Bárbara Ramos Dias com os três filhos: Vicente, de 10 anos, Vasco, de 14 e Francisca, com 16. Juntos partilham as tarefas de casa sem esforço

Limpar, arrumar, cozinhar, lavar, esfregar, passar. Uma vez, várias vezes, todos os dias, toda a vida. Há coisas que não se podem varrer para debaixo do tapete e que não se fazem sozinhas. Como envolver todos, sem exceção, nas rotinas de casa? Com compromisso, sem gritos, com verdade. Há momentos que até podem ser divertidos.

Vasco tem 14 anos, adora cozinhar, faz o jantar todos os dias com a lista preparada previamente pela mãe. Vicente tem 10, é responsável pelas coisas dos gatos lá de casa, costuma dar um jeito à sala antes de a família sair, gosta de aspirar. Francisca tem 16 anos, trata da roupa, tarefa que faz com gosto, o resto tem dias. Três irmãos, vivem na mesma casa, dividem tarefas.

Bárbara Ramos Dias é a mãe, psicoterapeuta de crianças e adolescentes, coaching parental, autora de vários livros, entre eles “Guia de cabeceira para pais desesperados”. Lá em casa, as tarefas são feitas em conjunto, ninguém fica de fora. “Não é ajudar, é partilhar”, avisa. Se todos cumprirem a sua parte, tudo bem. Não há roupa suja no chão da casa de banho, louça espalhada pela sala, camas por fazer. A filosofia de cada um só arrumar o que desarruma, só limpar o que suja, não cola nesta casa.

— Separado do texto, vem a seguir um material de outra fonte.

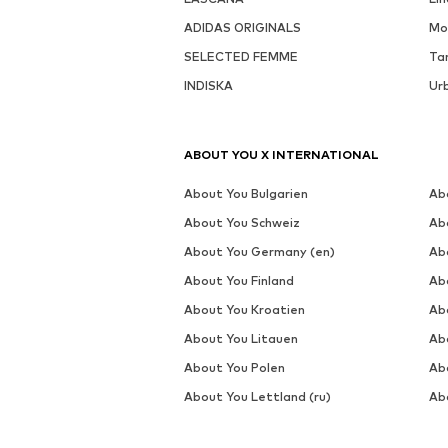
ADIDAS ORIGINALS
Mo
SELECTED FEMME
Ta
INDISKA
Urb
ABOUT YOU X INTERNATIONAL
About You Bulgarien
Ab
About You Schweiz
Ab
About You Germany (en)
Ab
About You Finland
Abo
About You Kroatien
Ab
About You Litauen
Ab
About You Polen
Ab
About You Lettland (ru)
Ab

É assim desde cedo, começando por tarefas simples, lavar uma fruta, separar a roupa branca da escura, puxar as orelhas da cama. “Todas estas atividades fazem com que se sintam úteis e mais crescidos”, garante Bárbara Ramos Dias. E há uma premissa que não deve sair da cabeça: valorizar o que é feito, não o que está por fazer.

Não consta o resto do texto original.